Bangkok bomb kills two in another attack on anti-government protesters

Small explosion in Thai capital follows shooting that left a child dead and dozens wounded

A soldier walks behind a tuktuk, or mini-taxi, at the scene of an explosion littered with blood and small pairs of shoes at a main protest site in Bangkok, Feb. 23, 2014.
Wally Santana/AP

A bomb killed two people and wounded at least 22 others in a busy shopping district in Thailand's capital on Sunday, hours after a shooting attack on a crowd of anti-government protesters left a child dead and more than 30 wounded.

The bomb, planted in a tuktuk – a motorized mini-taxi iconic of Bangkok – exploded at one of the few large anti-government protest sites remaining, near Ratchaprasong intersection, leaving blood and sandals on the streets.

“A 40-year-old woman and a 12-year-old boy died and 22 people were injured,” the Erawan emergency center said on its website.

The explosion targeted a crowd near a stage used for rallies held by the anti-government People’s Democratic Reform Committee (PRDC), the Bangkok Post newspaper reported. Police said the main suspect in the attack had been arrested.

Leaders of the pro-government United Front for Democracy against Dictatorship (UDD) – or “Red Shirts” – had earlier vowed to "deal with" anti-government leader Suthep Thaugsuban, setting the scene for further confrontations between pro- and anti-government groups.

The UDD said their four main targets will be the PDRC, led by Suthep; the “fraudulent independent agencies of the aristocratic elite;” the judicial system, and the potential use of the armed forces for a coup, local media reported.

“We will continue to fight … so that our long struggle will not be in vain. We have been fighting for eight years in a democratic movement. Today, we can’t afford to yield to hooliganism,” UDD chair Tida Tawornseth said. “We will fight until victory.”

The Bangkok blast followed a separate attack on another anti-government protest rally east of the capital on Saturday night. Assailants threw explosive devices and fired automatic weapons in the Khao Saming district of Trat province, killing a 5-year-old girl and wounding 41 other people. Khao Saming is 186 miles east of Bangkok.

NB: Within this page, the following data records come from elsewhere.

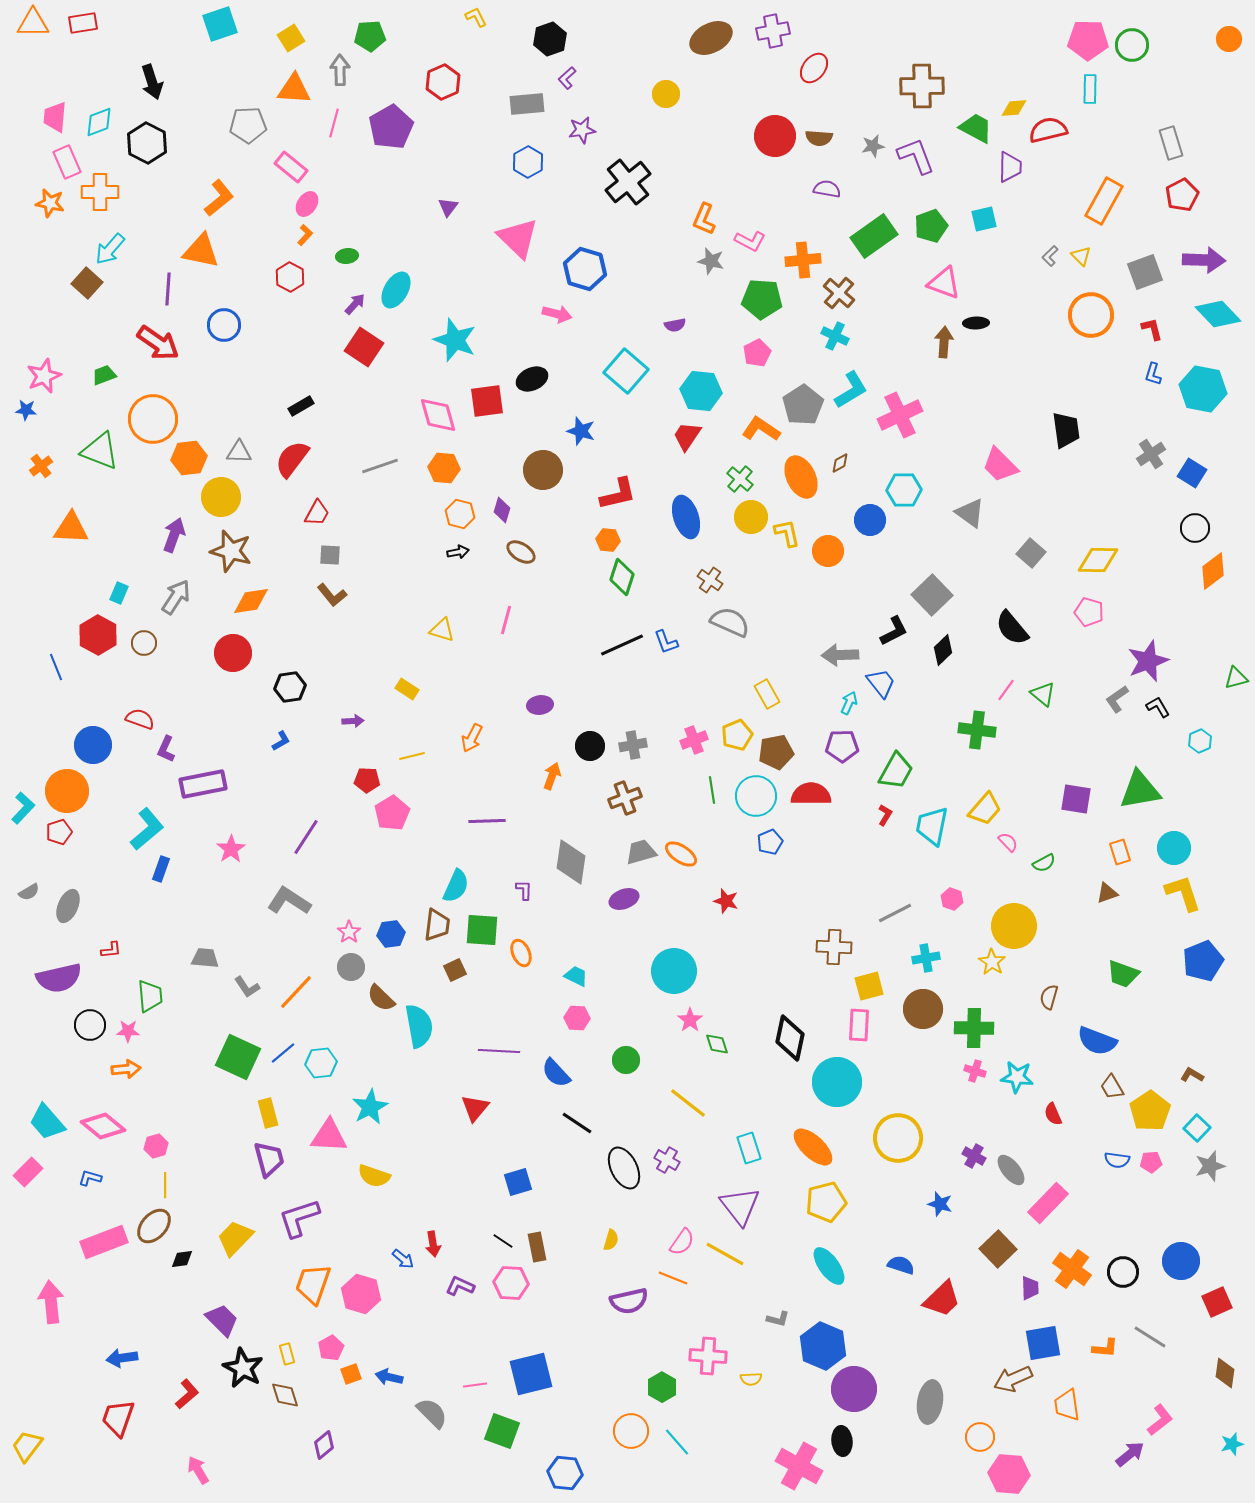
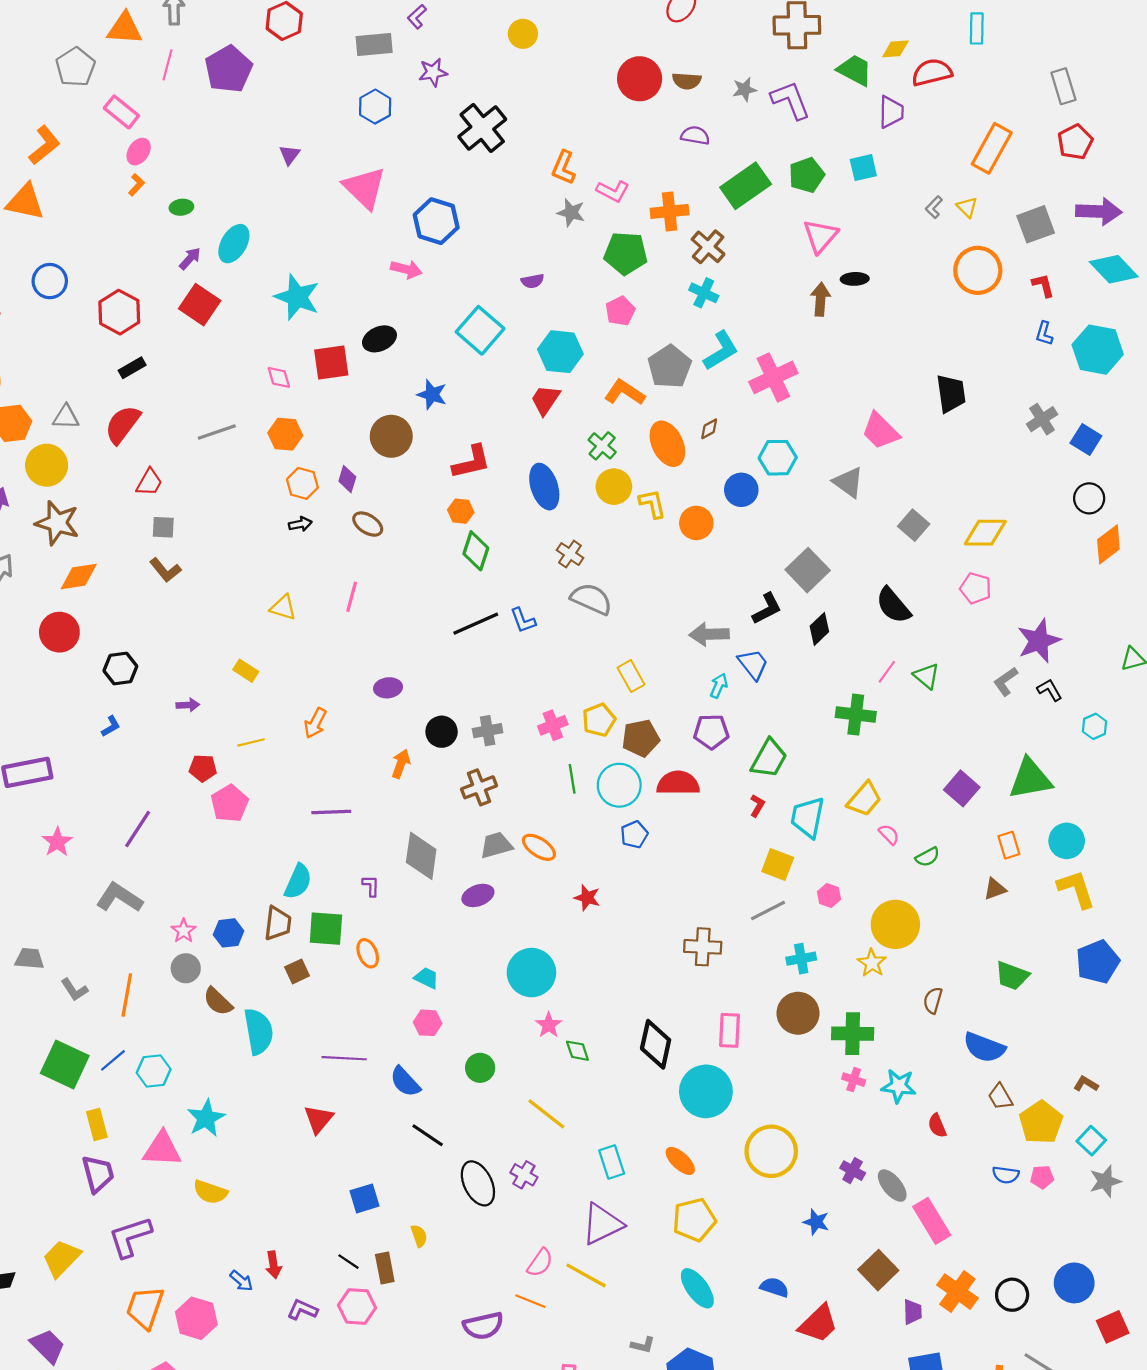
gray pentagon: (248, 125) -> (75, 67), turned -30
red hexagon: (290, 277) -> (119, 312), moved, size x1.4
pink triangle: (944, 283) -> (820, 236), turned 51
pink diamond: (438, 415) -> (279, 377), size x0.6
purple square: (1076, 799) -> (962, 788), turned 32
yellow square: (869, 986) -> (778, 864), moved, turned 36
orange line: (296, 992) -> (127, 995), turned -33
orange ellipse: (813, 1147) -> (680, 1161), size x0.7
pink rectangle: (1048, 1203) -> (932, 1221), turned -75
purple triangle: (740, 1206) -> (602, 1224), turned 42
yellow semicircle: (611, 1240) -> (419, 1236), moved, turned -35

PDRC spokesman Akanat Promphan said: “This attack was carried out by people who disagree with the PDRC in what was clearly a well-organized strike using M16s and grenades.” There were about 2,000 people in the crowd when the attack took place.

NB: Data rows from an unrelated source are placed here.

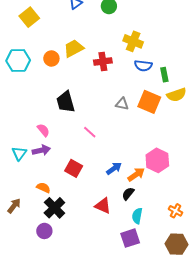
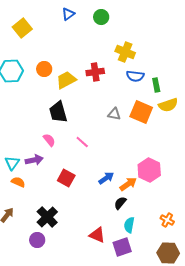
yellow trapezoid: (74, 48) -> (66, 80), moved
pink semicircle: (43, 130) -> (49, 140), moved
orange semicircle: (43, 188) -> (18, 182), moved
red triangle: (103, 206) -> (97, 235), moved

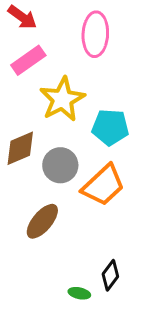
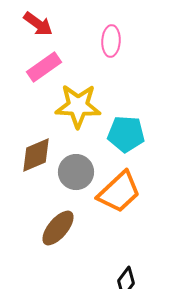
pink ellipse: (95, 34) -> (111, 41), size x0.7
yellow star: (62, 99) -> (78, 106), turned 30

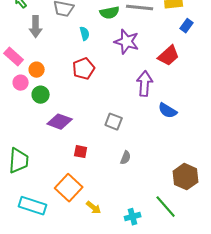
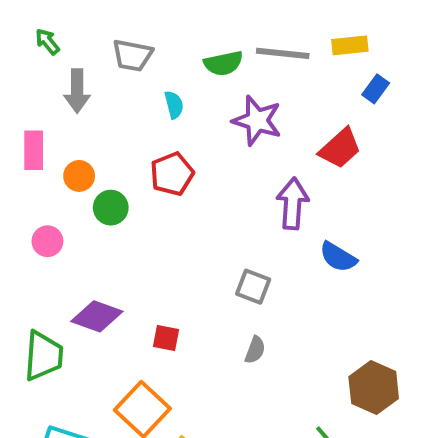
pink rectangle: (14, 57) -> (34, 150), turned 48
pink circle: (21, 83) -> (47, 241), moved
green circle: (41, 95) -> (111, 208), moved
purple diamond: (60, 122) -> (97, 316), moved
gray square: (114, 122) -> (253, 287), moved

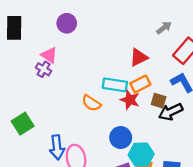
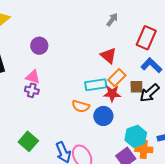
gray arrow: (164, 28) -> (112, 20), moved
red triangle: (139, 57) -> (108, 56), turned -36
blue circle: (121, 138) -> (103, 116), moved

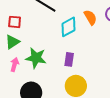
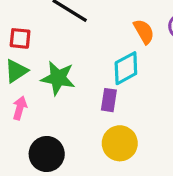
cyan diamond: (69, 27) -> (126, 68), moved
green star: (36, 58) -> (58, 78), moved

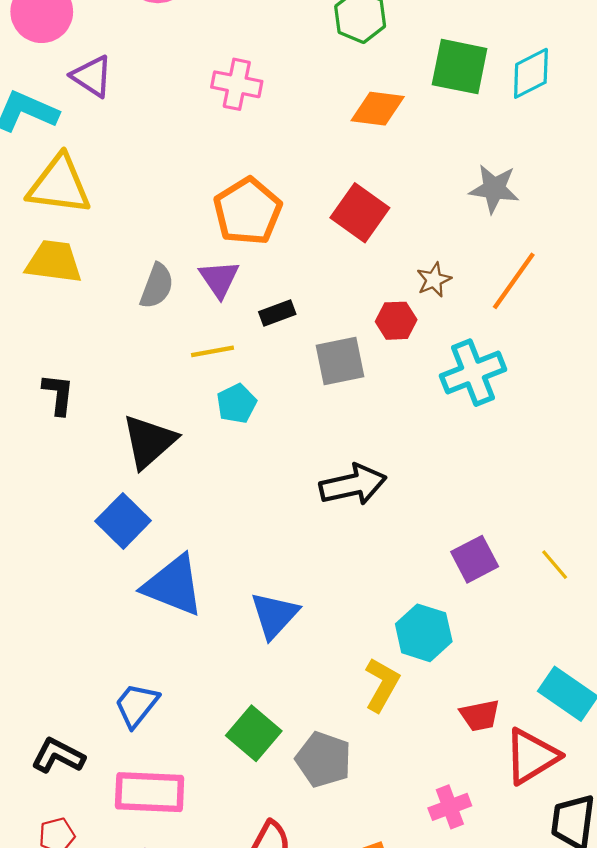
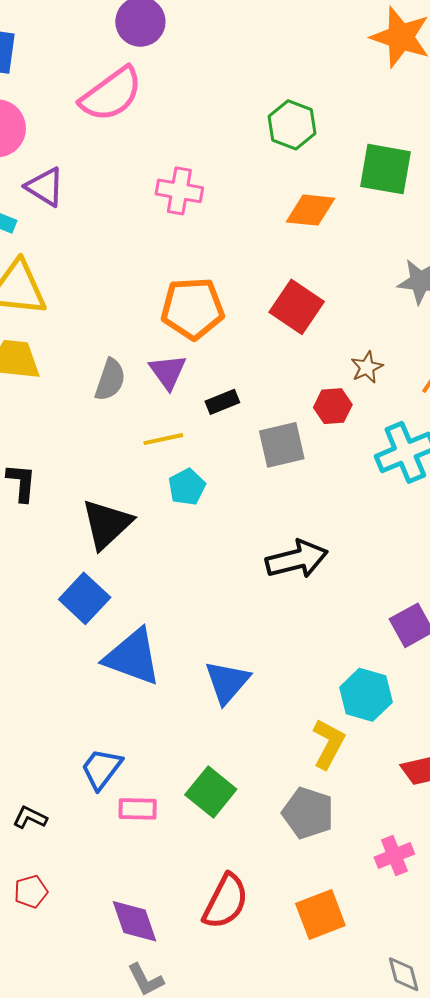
orange pentagon: (248, 211) -> (193, 308), turned 30
black L-shape: (58, 756) -> (30, 818), size x0.7
gray pentagon: (323, 759) -> (308, 813), moved
pink rectangle: (150, 792) -> (138, 809), moved, size x0.6

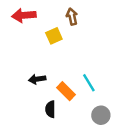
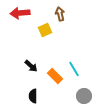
black arrow: (37, 79) -> (31, 66), turned -128
black semicircle: (50, 109) -> (33, 96), moved

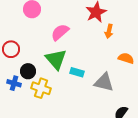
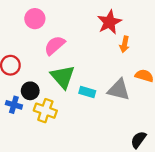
pink semicircle: (60, 32) -> (55, 45), moved
gray triangle: (104, 82) -> (119, 90), moved

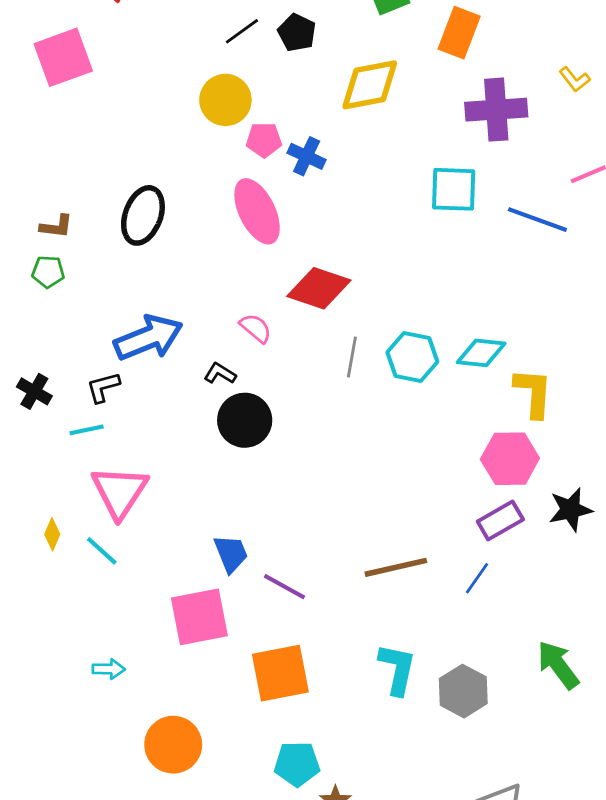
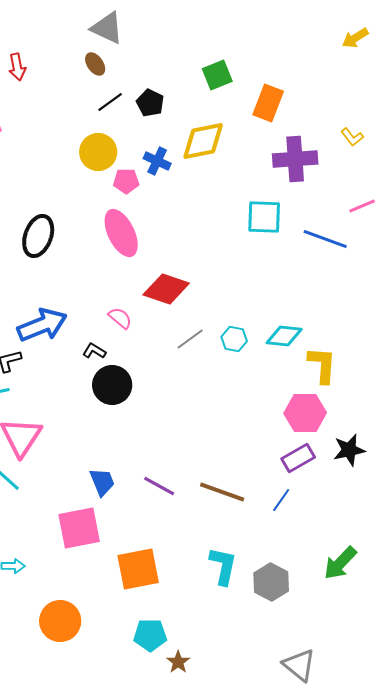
blue cross: (307, 156) -> (157, 161), moved
gray line: (352, 357) -> (190, 339), turned 44
cyan hexagon: (412, 357) -> (234, 339), size x0.7
brown line: (396, 567) -> (222, 492), turned 33
purple line: (285, 587) -> (159, 486), moved
green arrow: (558, 665) -> (340, 563), turned -99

While protesters have repeatedly failed in their attempts to force Prime Minister Yingluck Shinawatra out of power, they have blocked her from working at her normal offices and have sent roving mobs after her, making it difficult for her and cabinet colleagues to make public appearances.

Anti-government demonstrators also have succeeded in delaying completion of an early election called by Yingluck, undermining efforts to restore political stability.

The recent unrest is  the latest chapter in a political conflict that has gripped Thailand for eight years and broadly pits Bangkok's middle class and elite, and their followers in the south of the country, against rural backers of Yingluck and her brother, who have strong support in the largely rural northern and northeastern Thailand.

A total of 17 people have been killed and nearly 800 wounded since the latest round of protests hit Thailand in November last year, Health Department Chief Suphan Srithammarak said Sunday. The vast majority of the injuries took place in Bangkok, followed by Trat, Pathum Thani, and Rayong.

Anti-government protesters have blocked main Bangkok intersections for weeks with tents, tires and sandbags, seeking to unseat Yingluck and halt the influence of her billionaire brother, Thaksin Shinawatra, an ousted former premier regarded by many as the real power behind the government.

The protests are the biggest since deadly political unrest in 2010, when Thaksin's “Red Shirt” supporters paralyzed Bangkok in an attempt to remove a government led by the Democrat Party, now the opposition. More than 90 people were killed and 2,000 wounded when Suthep, at the time a deputy prime minister, sent in troops.

Presenting a further headache for Yingluck, Thailand's anti-corruption body filed charges against her last week over a rice subsidy program that has left hundreds of farmers – who have traditionally been her backers – unpaid. Yingluck is due to hear the charges on Thursday.